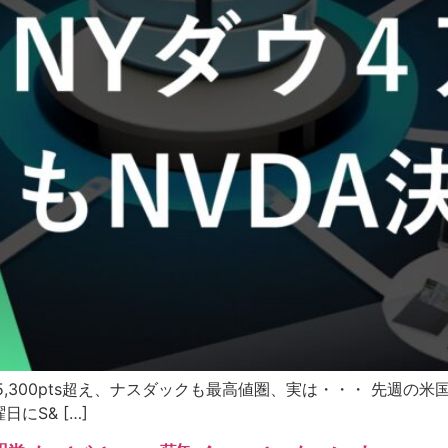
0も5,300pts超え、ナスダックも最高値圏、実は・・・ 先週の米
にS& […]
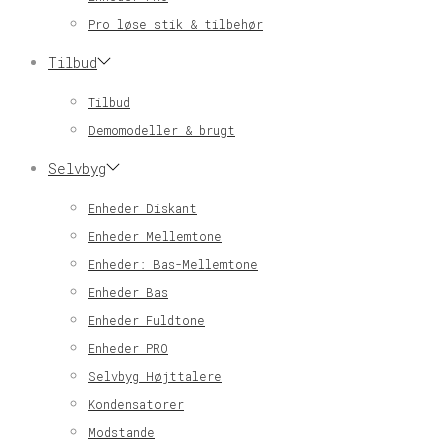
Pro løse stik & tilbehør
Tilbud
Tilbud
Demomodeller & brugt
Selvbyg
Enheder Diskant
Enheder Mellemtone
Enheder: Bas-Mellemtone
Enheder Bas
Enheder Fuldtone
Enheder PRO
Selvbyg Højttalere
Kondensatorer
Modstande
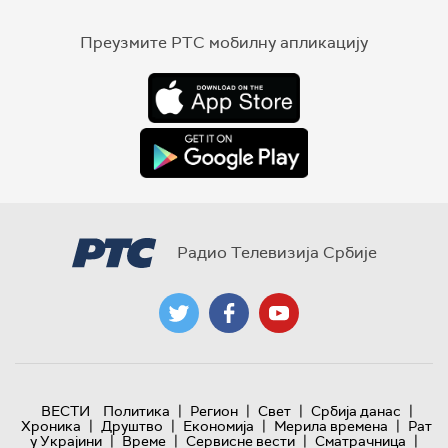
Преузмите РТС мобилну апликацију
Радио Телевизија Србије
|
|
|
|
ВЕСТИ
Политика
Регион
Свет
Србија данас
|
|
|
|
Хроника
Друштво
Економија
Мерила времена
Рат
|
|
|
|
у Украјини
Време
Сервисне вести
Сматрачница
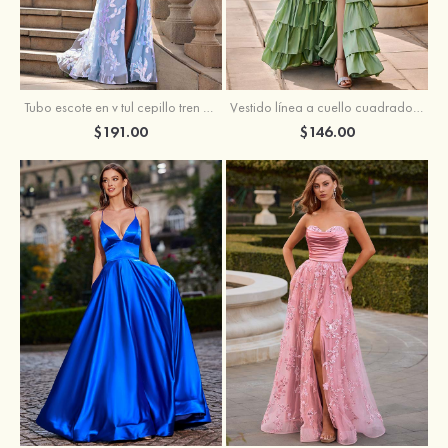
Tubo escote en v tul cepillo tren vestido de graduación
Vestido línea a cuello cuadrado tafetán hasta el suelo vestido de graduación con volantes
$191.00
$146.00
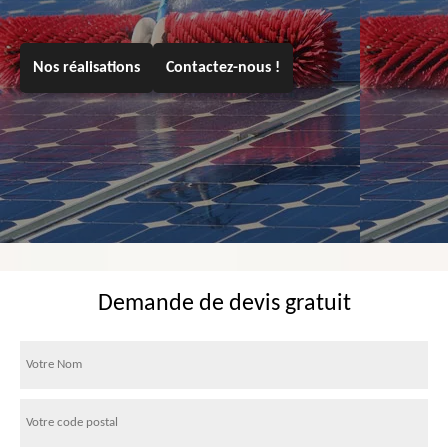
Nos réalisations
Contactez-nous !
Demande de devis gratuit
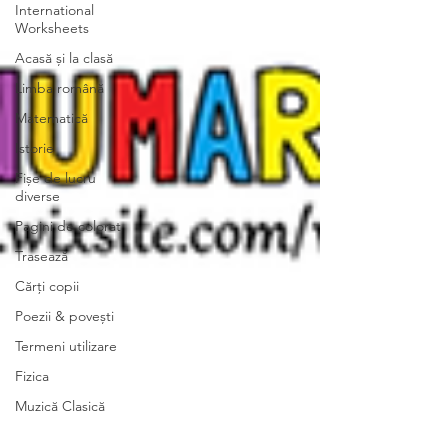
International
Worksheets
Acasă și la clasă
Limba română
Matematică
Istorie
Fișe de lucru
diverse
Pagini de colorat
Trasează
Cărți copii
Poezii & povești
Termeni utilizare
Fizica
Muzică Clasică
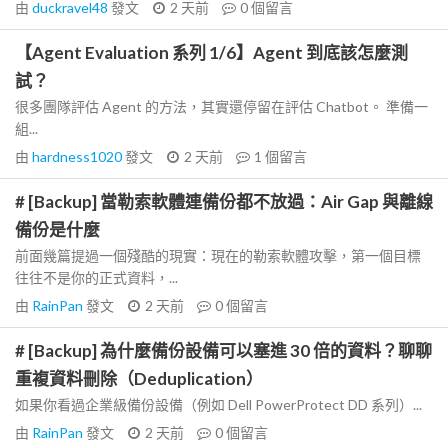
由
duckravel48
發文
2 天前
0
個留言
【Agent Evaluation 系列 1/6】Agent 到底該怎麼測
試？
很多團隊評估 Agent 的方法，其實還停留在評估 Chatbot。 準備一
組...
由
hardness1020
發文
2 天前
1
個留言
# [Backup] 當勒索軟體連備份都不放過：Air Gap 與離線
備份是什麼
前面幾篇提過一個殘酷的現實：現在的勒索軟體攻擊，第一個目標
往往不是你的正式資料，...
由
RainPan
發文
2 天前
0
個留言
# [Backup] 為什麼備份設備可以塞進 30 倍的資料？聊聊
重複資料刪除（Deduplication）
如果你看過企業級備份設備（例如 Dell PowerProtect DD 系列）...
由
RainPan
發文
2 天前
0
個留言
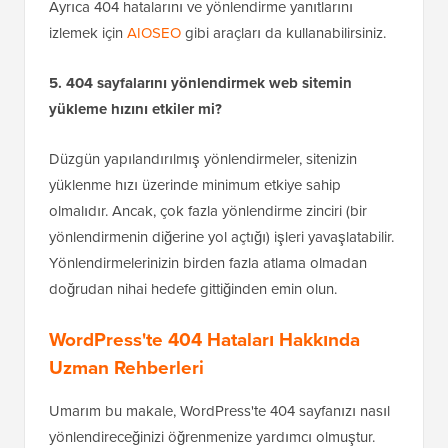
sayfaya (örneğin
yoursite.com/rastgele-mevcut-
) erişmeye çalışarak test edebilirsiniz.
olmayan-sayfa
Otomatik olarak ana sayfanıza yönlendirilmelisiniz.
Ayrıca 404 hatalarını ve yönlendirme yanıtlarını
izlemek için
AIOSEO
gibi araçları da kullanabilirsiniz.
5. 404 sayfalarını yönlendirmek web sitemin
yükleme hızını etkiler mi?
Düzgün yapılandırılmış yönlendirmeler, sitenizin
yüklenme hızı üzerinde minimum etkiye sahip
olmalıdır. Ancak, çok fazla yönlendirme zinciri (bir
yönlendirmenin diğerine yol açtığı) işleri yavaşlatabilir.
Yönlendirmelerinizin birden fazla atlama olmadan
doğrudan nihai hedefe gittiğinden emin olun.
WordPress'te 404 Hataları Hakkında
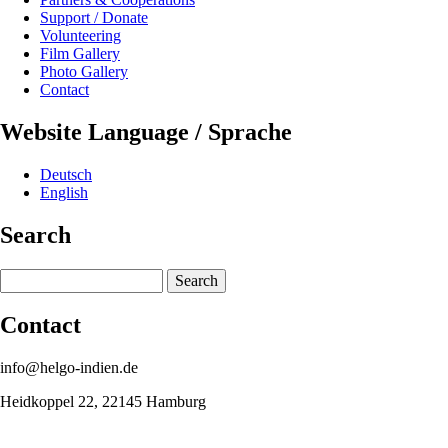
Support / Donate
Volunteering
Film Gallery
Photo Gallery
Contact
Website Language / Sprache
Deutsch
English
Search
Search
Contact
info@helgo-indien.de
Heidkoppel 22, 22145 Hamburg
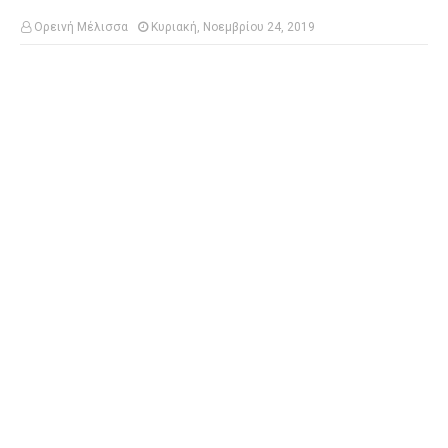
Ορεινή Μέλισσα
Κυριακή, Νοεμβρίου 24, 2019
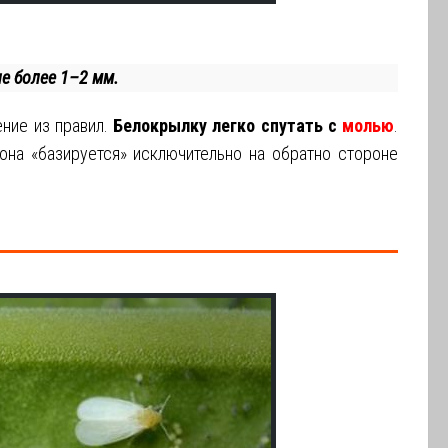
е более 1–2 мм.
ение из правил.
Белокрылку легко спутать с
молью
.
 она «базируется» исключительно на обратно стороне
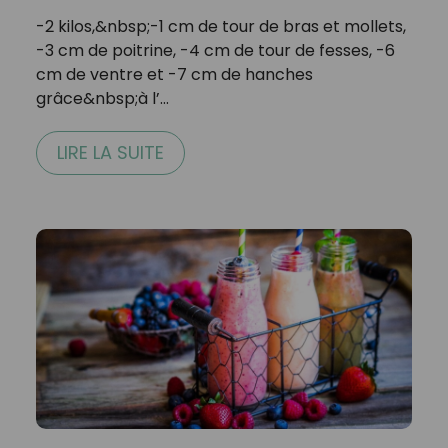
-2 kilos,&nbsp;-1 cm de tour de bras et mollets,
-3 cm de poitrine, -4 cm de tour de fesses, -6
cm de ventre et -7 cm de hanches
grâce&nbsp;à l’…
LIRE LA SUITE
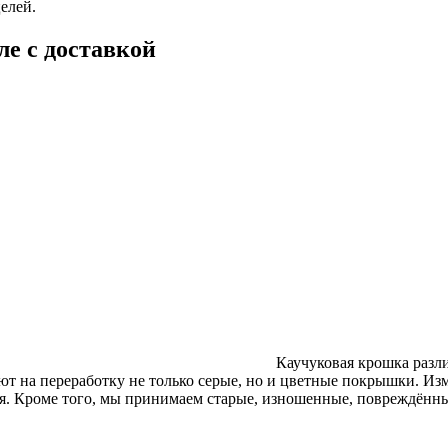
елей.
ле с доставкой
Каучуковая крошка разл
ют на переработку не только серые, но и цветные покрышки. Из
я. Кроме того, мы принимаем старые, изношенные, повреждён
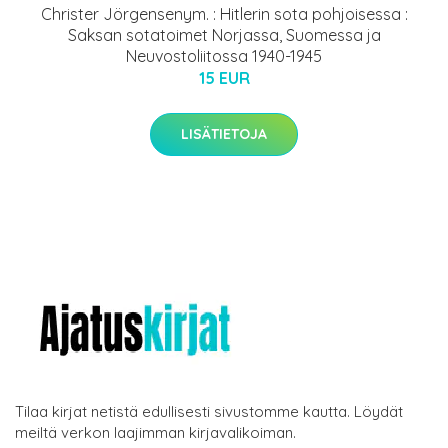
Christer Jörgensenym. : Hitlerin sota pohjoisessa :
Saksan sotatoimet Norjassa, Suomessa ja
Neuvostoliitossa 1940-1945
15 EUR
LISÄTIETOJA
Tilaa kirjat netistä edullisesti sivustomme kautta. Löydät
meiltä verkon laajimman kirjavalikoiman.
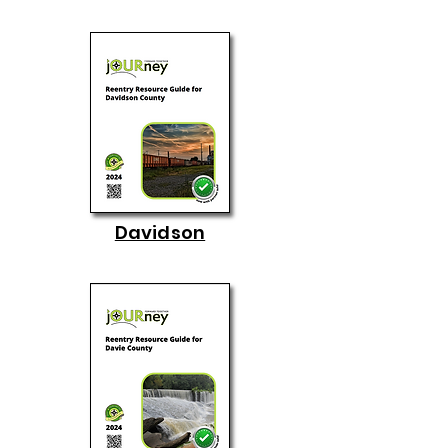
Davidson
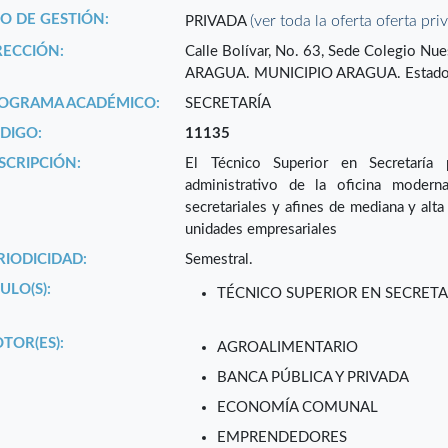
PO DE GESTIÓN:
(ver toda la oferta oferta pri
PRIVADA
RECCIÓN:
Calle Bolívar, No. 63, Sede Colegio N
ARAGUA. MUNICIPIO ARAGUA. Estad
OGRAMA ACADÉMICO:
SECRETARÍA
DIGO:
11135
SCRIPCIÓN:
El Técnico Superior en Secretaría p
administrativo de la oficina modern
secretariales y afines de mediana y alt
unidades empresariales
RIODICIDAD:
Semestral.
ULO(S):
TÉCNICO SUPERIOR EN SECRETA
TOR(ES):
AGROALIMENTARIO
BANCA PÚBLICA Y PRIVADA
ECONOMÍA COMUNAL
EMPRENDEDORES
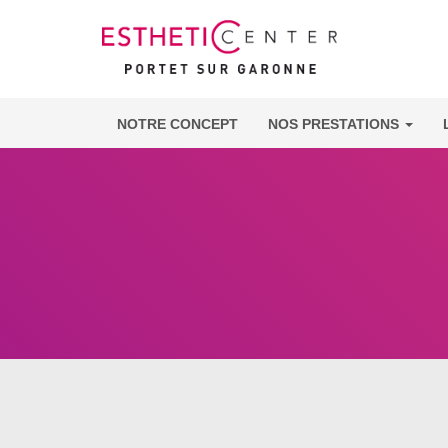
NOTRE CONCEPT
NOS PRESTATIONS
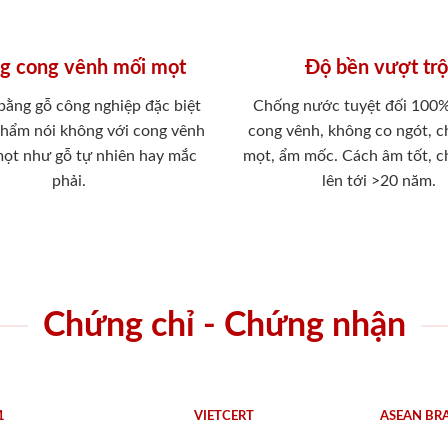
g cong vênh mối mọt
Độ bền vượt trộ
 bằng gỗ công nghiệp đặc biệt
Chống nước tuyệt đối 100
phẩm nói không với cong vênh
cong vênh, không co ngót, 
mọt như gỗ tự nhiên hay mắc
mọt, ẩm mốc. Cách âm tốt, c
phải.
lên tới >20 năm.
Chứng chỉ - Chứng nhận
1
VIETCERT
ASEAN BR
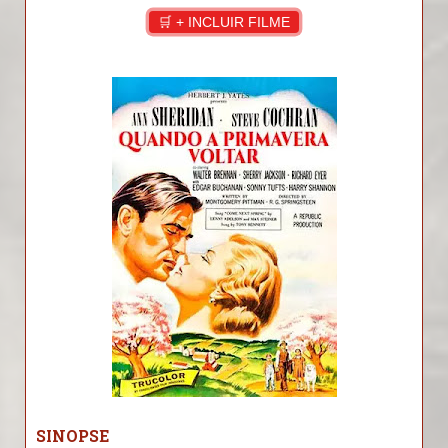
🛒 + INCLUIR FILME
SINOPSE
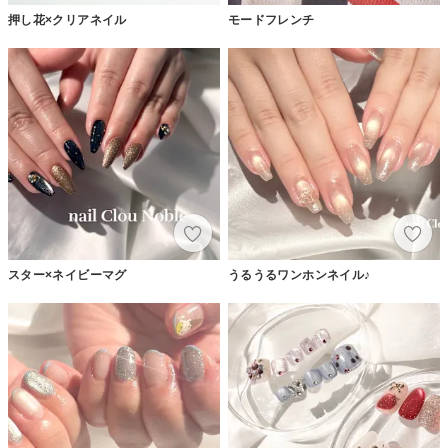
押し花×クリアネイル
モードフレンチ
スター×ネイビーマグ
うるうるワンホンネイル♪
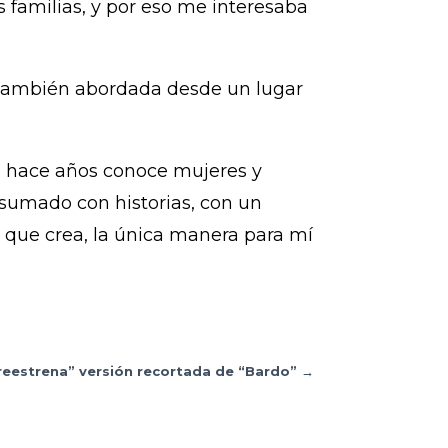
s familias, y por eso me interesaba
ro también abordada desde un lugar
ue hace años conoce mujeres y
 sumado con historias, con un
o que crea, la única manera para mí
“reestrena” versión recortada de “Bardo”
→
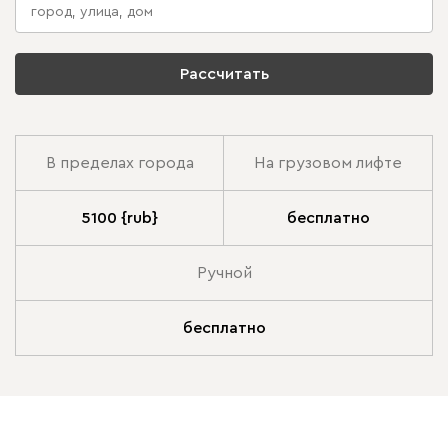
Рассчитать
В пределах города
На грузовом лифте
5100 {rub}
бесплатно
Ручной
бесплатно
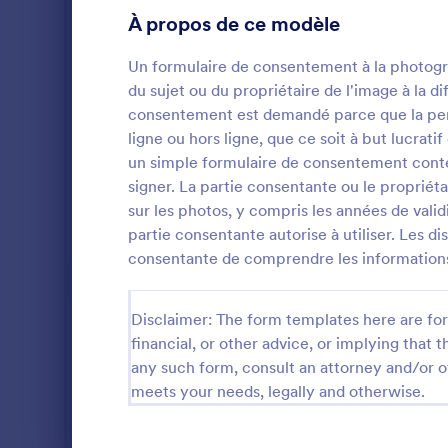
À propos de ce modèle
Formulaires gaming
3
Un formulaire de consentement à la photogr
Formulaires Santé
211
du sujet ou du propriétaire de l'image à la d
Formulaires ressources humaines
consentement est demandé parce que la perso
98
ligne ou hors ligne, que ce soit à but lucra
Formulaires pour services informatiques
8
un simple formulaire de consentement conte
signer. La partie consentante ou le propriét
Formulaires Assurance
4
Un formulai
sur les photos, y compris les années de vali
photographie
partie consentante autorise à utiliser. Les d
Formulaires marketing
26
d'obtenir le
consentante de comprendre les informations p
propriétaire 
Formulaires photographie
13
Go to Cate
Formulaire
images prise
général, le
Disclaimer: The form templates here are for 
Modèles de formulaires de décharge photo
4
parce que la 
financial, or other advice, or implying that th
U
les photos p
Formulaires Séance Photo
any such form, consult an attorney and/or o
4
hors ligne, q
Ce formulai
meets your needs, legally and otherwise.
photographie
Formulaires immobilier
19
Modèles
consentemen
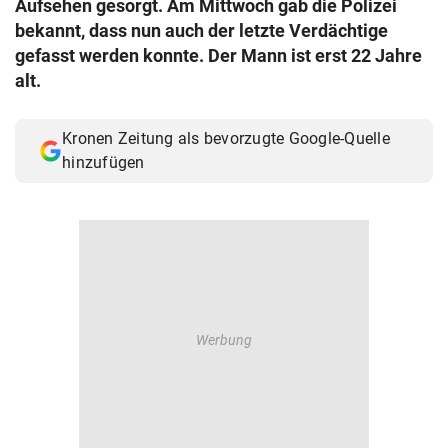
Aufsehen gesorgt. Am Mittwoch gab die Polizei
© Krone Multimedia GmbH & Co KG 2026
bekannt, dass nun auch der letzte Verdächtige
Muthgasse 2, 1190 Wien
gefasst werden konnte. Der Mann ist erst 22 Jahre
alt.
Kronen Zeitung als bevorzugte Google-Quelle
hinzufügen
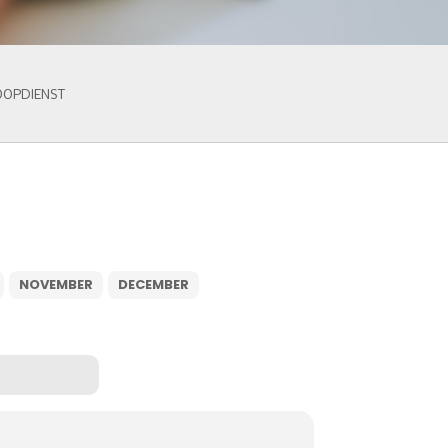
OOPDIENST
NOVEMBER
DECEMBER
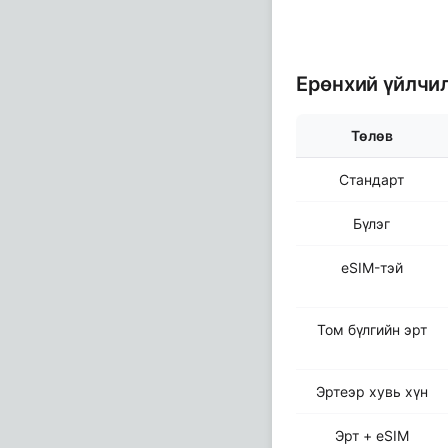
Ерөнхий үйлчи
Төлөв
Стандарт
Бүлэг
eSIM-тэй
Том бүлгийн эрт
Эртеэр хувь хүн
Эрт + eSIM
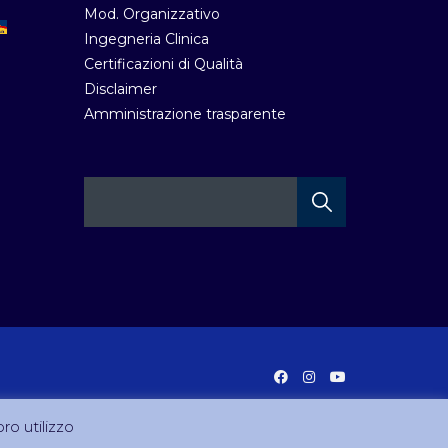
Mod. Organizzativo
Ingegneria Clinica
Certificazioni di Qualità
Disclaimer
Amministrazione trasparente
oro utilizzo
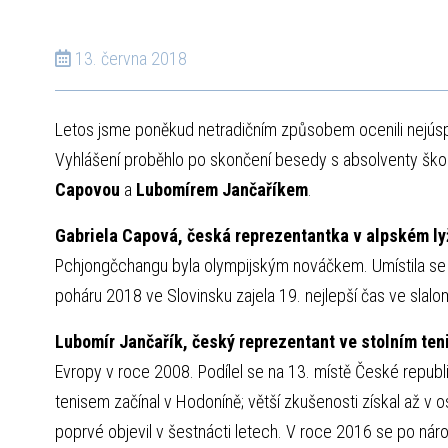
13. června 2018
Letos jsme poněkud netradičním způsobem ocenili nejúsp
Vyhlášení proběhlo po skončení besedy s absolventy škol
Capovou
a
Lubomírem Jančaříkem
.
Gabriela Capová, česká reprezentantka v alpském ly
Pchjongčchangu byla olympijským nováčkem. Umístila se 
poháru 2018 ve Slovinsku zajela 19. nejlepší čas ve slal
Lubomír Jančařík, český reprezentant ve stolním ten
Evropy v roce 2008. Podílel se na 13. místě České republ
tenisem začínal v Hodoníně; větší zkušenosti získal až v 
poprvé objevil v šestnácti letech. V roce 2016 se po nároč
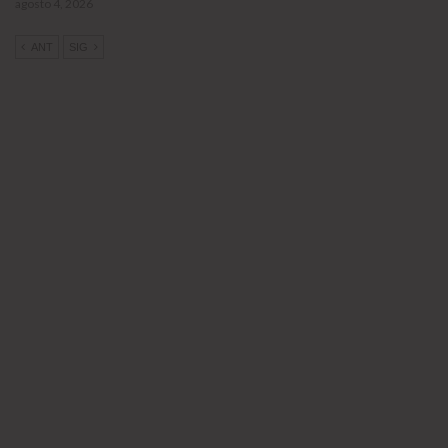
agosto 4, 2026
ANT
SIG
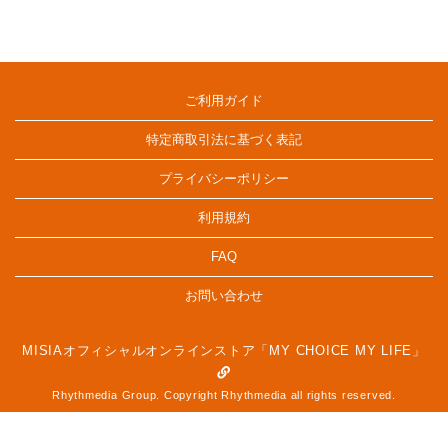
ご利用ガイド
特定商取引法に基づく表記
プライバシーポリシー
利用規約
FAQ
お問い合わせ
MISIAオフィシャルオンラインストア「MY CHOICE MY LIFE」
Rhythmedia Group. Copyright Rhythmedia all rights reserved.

== == ==

- [WHAT THE TASK ASKS] Your answer should be the exact lines above from the one containing "meiltä verkon laajimman kirjavalikoiman." through the one containing "secretariales y afines de mediana y alt", with both end lines kept and the pictures removed, please.

- [ANSWER BELOW]
meiltä verkon laajimman kirjavalikoiman.
Davidson
PO DE GESTIÓN:
(ver toda la oferta oferta pri
PRIVADA
RECCIÓN:
Calle Bolívar, No. 63, Sede Colegio N
ARAGUA. MUNICIPIO ARAGUA. Estad
OGRAMA ACADÉMICO:
SECRETARÍA
DIGO:
11135
SCRIPCIÓN:
El Técnico Superior en Secretaría p
administrativo de la oficina modern
secretariales y afines de mediana y alt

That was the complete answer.